Auteur:Gerald Messadié [Messadié, Gerald]
La langue: fra
Format: epub
Tags: Essai
ISBN: 9782809812220
Éditeur: L'Archipel
Publié: 2007-11-20T23:00:00+00:00


9

LE DOUBLE MYTHE DE PEYREBEILLE

Est-il plausible que toute une région se soit mise en tête d’éliminer les Martin à l’aide de faux témoignages ? Un tel complot collectif est-il possible ?

C’est pourtant l’évidence. Mis à part les témoignages secondaires, histoires de querelles paysannes, de ferblantier graveleux, de cheval non vendu et autres pitreries, dont je crois avoir assez démontré l’inconsistance malveillante, les deux témoignages principaux, ceux de Chaze et de Pagès, s’effondrent à l’analyse.

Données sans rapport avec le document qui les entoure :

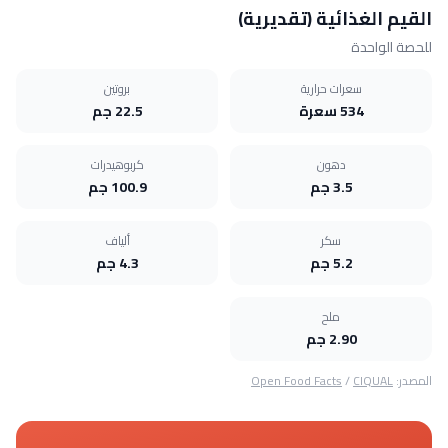
القيم الغذائية (تقديرية)
للحصة الواحدة
سعرات حرارية
بروتين
534 سعرة
22.5 جم
دهون
كربوهيدرات
3.5 جم
100.9 جم
سكر
ألياف
5.2 جم
4.3 جم
ملح
2.90 جم
المصدر:
CIQUAL
/
Open Food Facts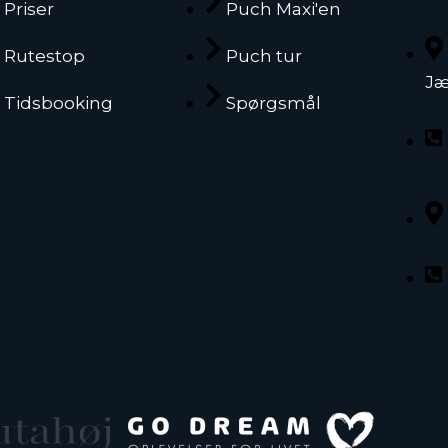
Priser
Puch Maxi'en
Rutestop
Puch tur
Jæ
Tidsbooking
Spørgsmål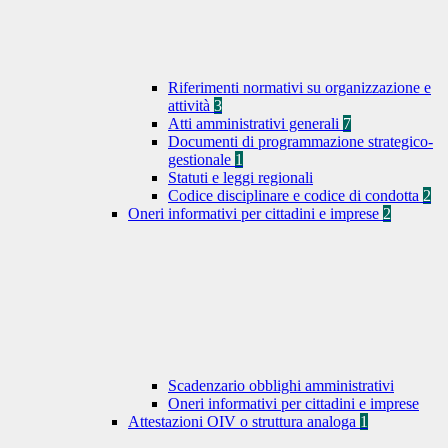
Riferimenti normativi su organizzazione e
attività
3
Atti amministrativi generali
7
Documenti di programmazione strategico-
gestionale
1
Statuti e leggi regionali
Codice disciplinare e codice di condotta
2
Oneri informativi per cittadini e imprese
2
Scadenzario obblighi amministrativi
Oneri informativi per cittadini e imprese
Attestazioni OIV o struttura analoga
1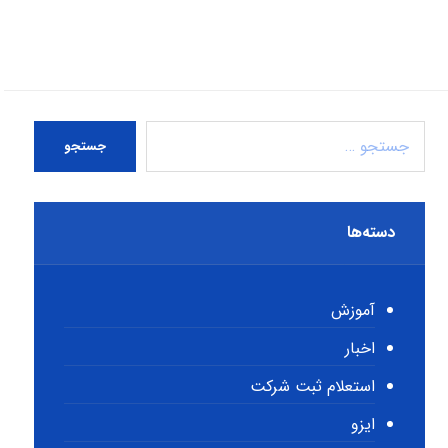
جستجو
دسته‌ها
آموزش
اخبار
استعلام ثبت شرکت
ایزو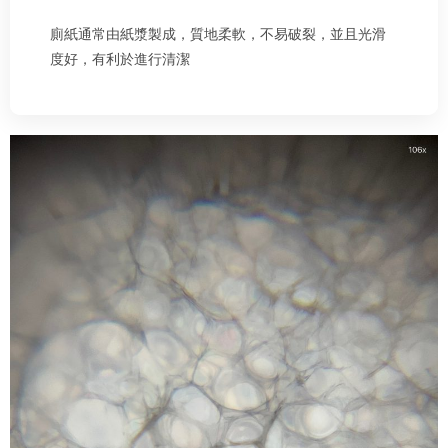
廁紙通常由紙漿製成，質地柔軟，不易破裂，並且光滑
度好，有利於進行清潔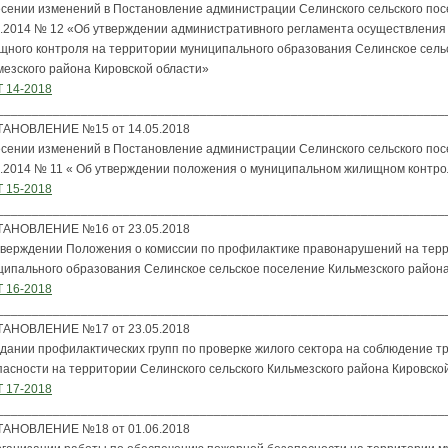
есении изменений в Постановление администрации Селинского сельского пос
7.2014 № 12 «Об утверждении административного регламента осуществления
щного контроля на территории муниципального образования Селинское сель
мезского района Кировской области»
 14-2018
________________________________________________________________
АНОВЛЕНИЕ №15 от 14.05.2018
есении изменений в Постановление администрации Селинского сельского пос
7.2014 № 11 « Об утверждении положения о муниципальном жилищном контро
 15-2018
________________________________________________________________
АНОВЛЕНИЕ №16 от 23.05.2018
тверждении Положения о комиссии по профилактике правонарушений на тер
ципального образования Селинское сельское поселение Кильмезского района
 16-2018
________________________________________________________________
АНОВЛЕНИЕ №17 от 23.05.2018
здании профилактических групп по проверке жилого сектора на соблюдение 
пасности на территории Селинского сельского Кильмезского района Кировской
 17-2018
________________________________________________________________
АНОВЛЕНИЕ №18 от 01.06.2018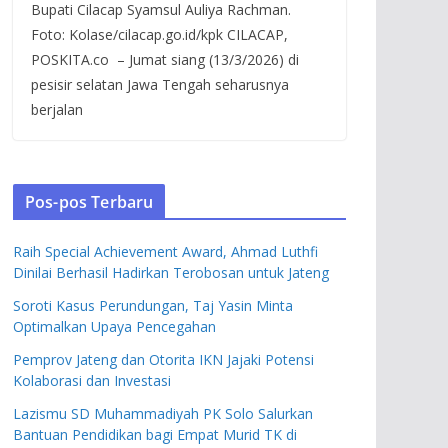
Bupati Cilacap Syamsul Auliya Rachman.
Foto: Kolase/cilacap.go.id/kpk CILACAP,
POSKITA.co – Jumat siang (13/3/2026) di
pesisir selatan Jawa Tengah seharusnya
berjalan
Pos-pos Terbaru
Raih Special Achievement Award, Ahmad Luthfi
Dinilai Berhasil Hadirkan Terobosan untuk Jateng
Soroti Kasus Perundungan, Taj Yasin Minta
Optimalkan Upaya Pencegahan
Pemprov Jateng dan Otorita IKN Jajaki Potensi
Kolaborasi dan Investasi
Lazismu SD Muhammadiyah PK Solo Salurkan
Bantuan Pendidikan bagi Empat Murid TK di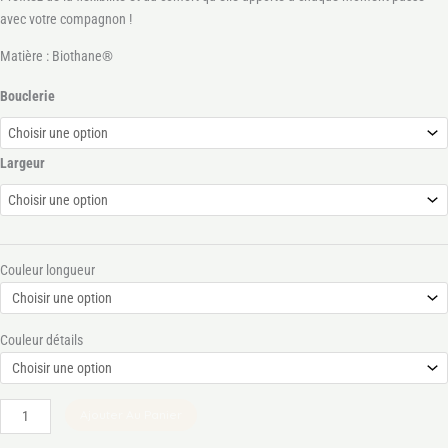
avec votre compagnon !
Matière : Biothane®
Bouclerie
Largeur
Couleur longueur
Couleur détails
Ajouter Au Panier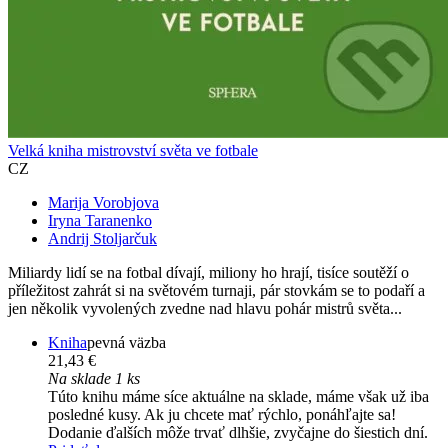
Velká kniha mistrovství světa ve fotbale
CZ
Marija Vorobjova
Iryna Taranenko
Andrij Stoljarčuk
Miliardy lidí se na fotbal dívají, miliony ho hrají, tisíce soutěží o
příležitost zahrát si na světovém turnaji, pár stovkám se to podaří a
jen několik vyvolených zvedne nad hlavu pohár mistrů světa...
Kniha
pevná väzba
21,43 €
Na sklade 1 ks
Túto knihu máme síce aktuálne na sklade, máme však už iba
posledné kusy. Ak ju chcete mať rýchlo, ponáhľajte sa!
Dodanie ďalších môže trvať dlhšie, zvyčajne do šiestich dní.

La preuve de la haine collective de la région éclate le 28 octobre, deux jours après la découverte du corps d’Enjolras et trois avant l’arrestation des Martin : Augustin Doulec rencontre Pierre Martin à Chamblasères et ce dernier lui demande ce qu’on dit de la mort d’Enjolras : « On vous accuse de l’avoir assassiné », répond Doulec (A/6/3). Rappelons-nous, l’autopsie n’a pas encore été faite, l’enquête n’a même pas commencé, mais tout le monde a déjà conclu que c’est un meurtre et que l’auteur ne peut en être que Martin.

Et quand celui-ci objecte maladroitement – car il sait évidemment la réputation de malfaiteur qu’on lui fait – qu’Enjolras portait son argent sur lui, Doulec est alors persuadé que Martin est bien l’assassin. Si ce n’était lui, comment saurait-il cela ? Pas un moment ne lui vient l’idée que Martin a pu en être informé par la gendarmerie, avec laquelle son amitié est si célèbre qu’on en a fait des chansons.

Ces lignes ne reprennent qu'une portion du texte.